O que observamos diariamente no gerenciamento do Covid-19 está muito mais alinhado com a realidade da governança global atual. A globalização do comércio continuou nos últimos anos, embora em um ritmo mais lento, enquanto ao mesmo tempo a fragmentação e tensões políticas prevaleciam na política internacional.


A “competição das grandes potências” - dominada praticamente pela rivalidade entre os Estados Unidos e China e a Rússia - tornou-se o fator dominante. Instituições internacionais entraram em uma fase de enfraquecimento, devido em parte a uma retirada americana e em parte da discórdia entre as principais potências. Daqui resulta a fraqueza da no papel central que deveria ter na crise do Covid-19.

Vale lembrar que ela foi informada tarde demais pela China, que mais preocupada com política e economia inicialmente ignorou a potencialidade do vírus.


A “competição das grandes potências” não apenas coloca a solidariedade internacional em segundo plano, mas, acima de tudo, se traduz em uma surpreendente competição de “poder brando” entre a China e seus principais rivais.


O maior temor é que a pandemia possa estimular ainda mais o debate entre autoritarismo, populismo e liberalismo – que tem dominado a pauta de discussões desde 2015. É muito cedo para saber como será esse se isso vai se confirmar, até por que, para alguns a escala da crise pode levar a uma reabilitação de especialistas, instituições e cooperação internacional e desvalorizar a abordagem mais populista dos populistas.


Fazendo uma análise do cenário atual vemos que a maioria, se não todos, governos e regimes precisam enfrentar um teste de estresse com o Covid-19. É o caso de regimes que já estão em dificuldade, como o Irã, que está particularmente exposto a uma crise que supera as atuais. Teerã pediu pela primeira vez ao FMI ajuda. Para Putin, a crise o ajudará a passar por suas reformas constitucionais, garantindo a extensão de seu poder, ou complicará a estranha batalha pelos preços do petróleo que ele travou contra a Arábia Saudita e, indiretamente, os Estados Unidos?


Mas o mesmo se aplica aos líderes democráticos cuja credibilidade aos olhos da opinião pública está diretamente em jogo.
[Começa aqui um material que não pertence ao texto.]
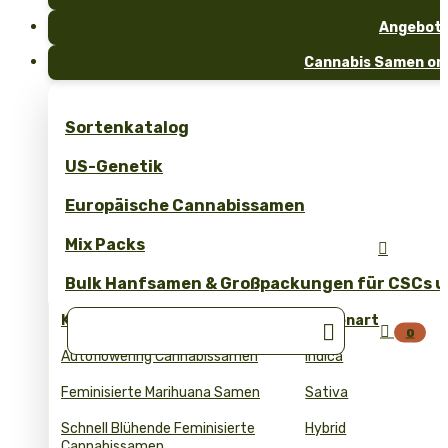
Angebot
Cannabis Samen onl
Sortenkatalog
US-Genetik
Europäische Cannabissamen
Mix Packs

Bulk Hanfsamen & Großpackungen für CSCs un
Kollektionen
Samenart


0
Autoflowering Cannabissamen
Indica
Feminisierte Marihuana Samen
Sativa
Schnell Blühende Feminisierte
Hybrid
Cannabissamen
Donald Trump não verá suas chances de reeleição diminuídas?


Bolsonaro, aqui no Brasil, cai no ridículo diante do Covid-19, enquanto Modi, na Índia, está se deparando com as contradições que seu nacionalismo hindu criou. Salvini na Itália está lutando para se equilibrar, explorando a onda anti-Bruxelas da opinião italiana, mas é limitado em sua capacidade de criticar o governo de Conte por causa de sua popularidade. Boris Johnson? Que momento trágico para a Inglarra e seu Brexit.

Quais seria cenários possíveis? Apresento alguns:


· Retorno ao passado : superamos a crise, a um custo muito maior do que durante a SARS (2003), mas sem deixar muito mais marcas a longo prazo. Isso geraria uma certa inércia por parte da comunidade internacional, que voltaria às suas brigas habituais, com mudanças pequenas em certas políticas no campo da saúde global. Dado o que já sabemos sobre a intensidade da crise, esse não é o cenário mais provável.


· A ascensão do Globalismo e do autoritarismo: nesta hipótese, a atual pandemia marca a consagração de uma nova dinâmica de poder que vimos sendo desencadeada desde 2015 com o enfraquecimentos ainda maior das instituições internacionais e um aumento conservadorismo nacionalista, restrições de circulação de pessoas e protecionismo econômico marcado por políticas bilaterais.


· Uma explosão da Globalização 4.0: O mundo acorda para uma perspectiva em que a tarefa dos grandes governantes é reinvestir em instituições internacionais e reconectar-se à posição natural de um mundo global realmente multipolar e livre. Uma nova vanguarda despertará para uma revitalização da governança global. Veremos um fortalecimento de órgãos como o G20, a fim de lidar com as consequências econômicas e outras da pandemia.